Business

Cypru$ under a tax

It’s haircut time for Cyprus’ largest bank depositors, as the island’s banking regulators hammered out an 11th-hour bailout deal to avert financial collapse last night.

The country agreed to a 20 percent tax on savings above 100,000 euros at failing No. 1 lender Bank of Cyprus and a 4 percent tax hit across the board on all 100,000-euro-and-over deposits at other banks in order to shore up its crippled banking sector hit by exposure to the Greek debt crisis.

Cyprus needs to raise 5.8 billion euros in exchange for a 10 billion euro EU lifeline to keep the country’s economy afloat.

Government officials held talks through the day at the finance ministry with Cyprus’ “troika” of lenders — the EU, European Central Bank and International Monetary Fund.
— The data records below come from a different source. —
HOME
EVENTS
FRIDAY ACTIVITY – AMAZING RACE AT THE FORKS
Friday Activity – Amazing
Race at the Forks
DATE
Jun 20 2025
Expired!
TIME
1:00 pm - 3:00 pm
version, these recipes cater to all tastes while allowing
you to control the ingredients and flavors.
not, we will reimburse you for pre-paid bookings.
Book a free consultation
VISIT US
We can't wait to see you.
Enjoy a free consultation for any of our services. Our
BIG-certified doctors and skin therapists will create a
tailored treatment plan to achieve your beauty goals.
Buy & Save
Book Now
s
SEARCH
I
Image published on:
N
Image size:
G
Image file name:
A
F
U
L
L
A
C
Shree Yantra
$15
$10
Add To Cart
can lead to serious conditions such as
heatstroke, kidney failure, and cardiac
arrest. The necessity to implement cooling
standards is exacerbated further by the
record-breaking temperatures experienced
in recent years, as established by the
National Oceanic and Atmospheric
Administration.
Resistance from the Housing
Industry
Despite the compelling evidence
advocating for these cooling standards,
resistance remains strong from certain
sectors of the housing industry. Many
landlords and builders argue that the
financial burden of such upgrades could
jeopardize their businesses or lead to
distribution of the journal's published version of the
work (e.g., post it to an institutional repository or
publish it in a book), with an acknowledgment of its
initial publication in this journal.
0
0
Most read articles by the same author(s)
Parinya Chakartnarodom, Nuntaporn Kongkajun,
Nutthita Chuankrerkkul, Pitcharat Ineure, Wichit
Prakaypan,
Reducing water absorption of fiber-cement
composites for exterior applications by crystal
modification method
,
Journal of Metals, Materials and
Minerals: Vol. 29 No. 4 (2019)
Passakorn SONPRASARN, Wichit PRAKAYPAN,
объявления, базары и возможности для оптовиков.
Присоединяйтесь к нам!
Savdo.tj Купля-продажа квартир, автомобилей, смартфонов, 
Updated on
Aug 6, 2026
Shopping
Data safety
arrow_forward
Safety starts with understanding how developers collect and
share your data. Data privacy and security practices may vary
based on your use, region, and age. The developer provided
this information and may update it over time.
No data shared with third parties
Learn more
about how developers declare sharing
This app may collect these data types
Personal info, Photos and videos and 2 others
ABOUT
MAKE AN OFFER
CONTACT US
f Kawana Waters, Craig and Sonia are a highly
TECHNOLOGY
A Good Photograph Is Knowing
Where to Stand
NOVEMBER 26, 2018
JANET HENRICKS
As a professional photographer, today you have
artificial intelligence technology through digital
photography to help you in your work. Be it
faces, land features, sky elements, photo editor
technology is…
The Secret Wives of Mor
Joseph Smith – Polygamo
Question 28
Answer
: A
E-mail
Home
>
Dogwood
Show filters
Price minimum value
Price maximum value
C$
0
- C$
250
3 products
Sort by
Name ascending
Angry demonstrators outside chanted “resign, resign!”

“Unfortunately, the events of recent days have led to a situation where there are no longer any optimal solutions available,” EU Economic and Monetary Affairs Commissioner Olli Rehn said yesterday. “Today, there are only hard choices left.”

Cypriot finance minister Michael Sarris — fresh from futile three-day meetings in Moscow trying to win help from Russia, whose citizens have billions of euros at stake in Cypriot banks — reported “significant progress” in talks with international lenders, with the clock running down to a deadline tomorrow for Cyprus to clinch a bailout deal with the EU or lose emergency funding for its stricken banks.

Cyprus’ leaders are scheduled to be in Brussels tonight to present their plan to the heads of the EU, the ECB and the IMF, in a sign a deal might be near.

“Hopefully, by tomorrow in Brussels we will have the agreement of our partners,” Averof Neophytou, deputy leader of the ruling Democratic Rally party, told reporters yesterday.

Arriving at the troika talks, Andreas Artemi, chairman of Bank of Cyprus, was asked if a 20 percent haircut was being considered on uninsured deposits. He replied: “I don’t know that yet.”

The tottering Cypriot banks hold 68 billion euros in deposits, including 38 billion in accounts of more than 100,000 euros — enormous sums for an island of 1.1 million people.

Any bailout measures including taxing deposits must pass the Cypriot parliament, which vetoed a smaller haircut last week.